No.1 I'd say this topic of capex to opex is something that every corporate customer is struggling with and defining in their own terms. I would say bring your own device video or low-bandwidth hi-def video is high on their list to window shop and certainly captures their attention. That being said it's sort of a one-by-one. Some buy very quickly and some take a bit of time. Virtualization is something that is important. Some are ready to, some have already been down that road with other applications, some are right at the forefront and beginning to test. It's less about what works with unified communications as it's been virtualized. It's what is my net benefit in a VMware environment? Is it a one plus one is two and a half or one plus one equals three, and how do I quantify that? Virtualization is an important stepping stone. At the end of the day this is an industry where connectedness on one hand and just enabling people to do things at a far lower price point is seen as very positive. I'll give you just a rough figure of merit. If you have your own company and you have 50 employees and you just want to bring in this RADVISION mobile video to that it's about $8 per month per person for 10 years. That's about $1,000 over a 10-year period. Relative to all the things you buy relative to saving a plane ticket here and there it becomes actually amazingly affordable. And the fact that you can roll it out in days. We rolled out I think 5,500 employees in the first week after we closed the deal. The overhead to deployment is much, much less than you would associate with unified communications. It's really like an app as opposed to a multi-quarter deployment, and from a price perspective, $8 per month. An order of magnitude. The wow factor is gee I have an underutilized asset in my conference room and boy I really think it would be nice to get it out to my employees. The question is how much risk and how much time do they take in a priority way to go deal with it? The more that you can remove the barriers of cost effort to deploy, having it to deploy off of iTunes is a real positive. This is far easier than you might have expected from video of the past. All of a sudden you move people from window shoppers to deployers.

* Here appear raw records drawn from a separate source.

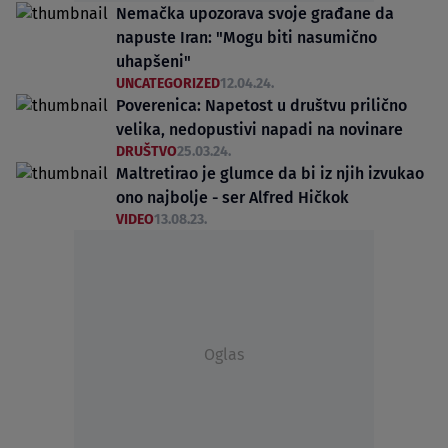
Nemačka upozorava svoje građane da
napuste Iran: "Mogu biti nasumično
uhapšeni"
UNCATEGORIZED
12.04.24.
Poverenica: Napetost u društvu prilično
velika, nedopustivi napadi na novinare
DRUŠTVO
25.03.24.
Maltretirao je glumce da bi iz njih izvukao
ono najbolje - ser Alfred Hičkok
VIDEO
13.08.23.
Oglas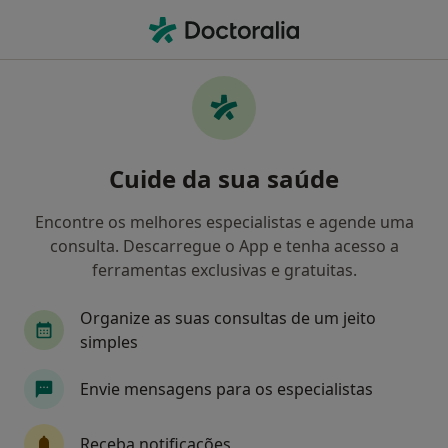
Men
Dermatologista • Odivelas, Lisboa
Filters
Mapa
Dermatologistas em Odivelas
Cuide da sua saúde
Como classificamos os resultados
Encontre os melhores especialistas e agende uma
consulta. Descarregue o App e tenha acesso a
ferramentas exclusivas e gratuitas.
Organize as suas consultas de um jeito
simples
Envie mensagens para os especialistas
Dra. Alexandra Osório
Dermatologista
Receba notificações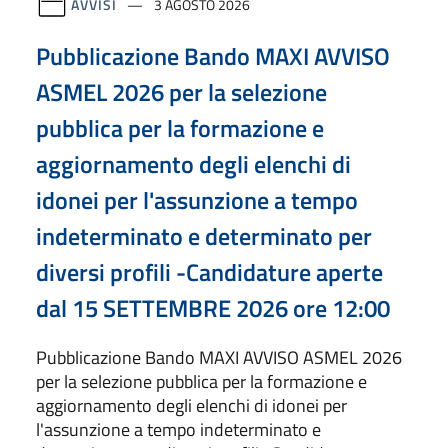
AVVISI
3 AGOSTO 2026
Pubblicazione Bando MAXI AVVISO
ASMEL 2026 per la selezione
pubblica per la formazione e
aggiornamento degli elenchi di
idonei per l'assunzione a tempo
indeterminato e determinato per
diversi profili -Candidature aperte
dal 15 SETTEMBRE 2026 ore 12:00
Pubblicazione Bando MAXI AVVISO ASMEL 2026
per la selezione pubblica per la formazione e
aggiornamento degli elenchi di idonei per
l'assunzione a tempo indeterminato e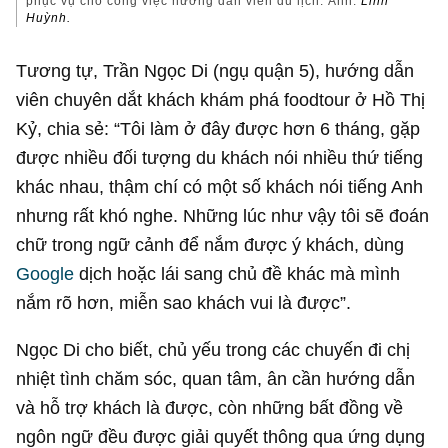
phục vụ cho công việc hướng dẫn viên du lịch. Ảnh:
Linh
Huỳnh.
Tương tự, Trần Ngọc Di (ngụ quận 5), hướng dẫn
viên chuyên dắt khách khám phá foodtour ở Hồ Thị
Kỷ, chia sẻ: “Tôi làm ở đây được hơn 6 tháng, gặp
được nhiều đối tượng du khách nói nhiều thứ tiếng
khác nhau, thậm chí có một số khách nói tiếng Anh
nhưng rất khó nghe. Những lúc như vậy tôi sẽ đoán
chữ trong ngữ cảnh để nắm được ý khách, dùng
Google
dịch hoặc lái sang chủ đề khác mà mình
nắm rõ hơn, miễn sao khách vui là được”.
Ngọc Di cho biết, chủ yếu trong các chuyến đi chị
nhiệt tình chăm sóc, quan tâm, ân cần hướng dẫn
và hỗ trợ khách là được, còn những bất đồng về
ngôn ngữ đều được giải quyết thông qua ứng dụng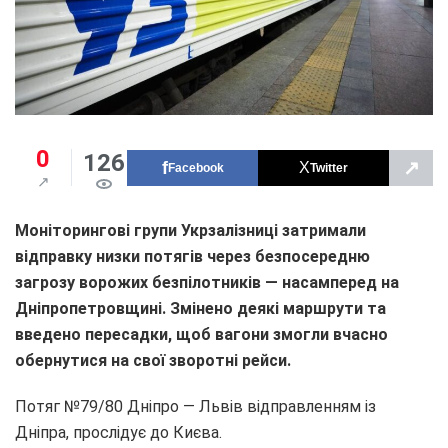
0
126
↗
Facebook
Twitter
Моніторингові групи Укрзалізниці затримали
відправку низки потягів через безпосередню
загрозу ворожих безпілотників — насамперед на
Дніпропетровщині. Змінено деякі маршрути та
введено пересадки, щоб вагони змогли вчасно
обернутися на свої зворотні рейси.
Потяг №79/80 Дніпро — Львів відправленням із
Дніпра, прослідує до Києва.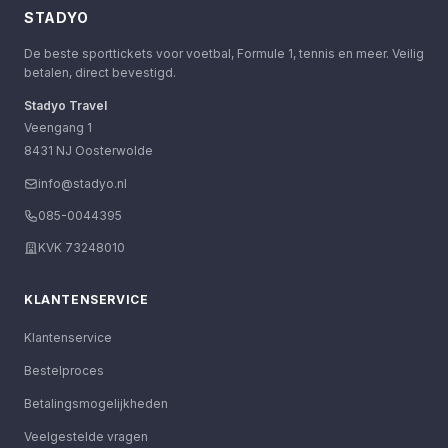
STADYO
De beste sporttickets voor voetbal, Formule 1, tennis en meer. Veilig
betalen, direct bevestigd.
Stadyo Travel
Veengang 1
8431 NJ Oosterwolde
info@stadyo.nl
085-0044395
KVK 73248010
KLANTENSERVICE
Klantenservice
Bestelproces
Betalingsmogelijkheden
Veelgestelde vragen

What products do your top customers want that you don't have yet?
We spent the majority of our most recent executive advisory council meeting bringing people up to speed with what we do have. The second is people are clamoring for use cases so I tried to walk through a number of use cases. I gave the example of you could have a virtualized UC deployment but if you add shortest-path bridging you don't have to have a planned outage. You can move the application that keeps the calls up and running while you change that hardware. Use cases that help people understand how to deploy and benefit from the technologies that are already in place is probably the No.1 request.
So it's not a technology thing, it's an explain-the-benefits thing.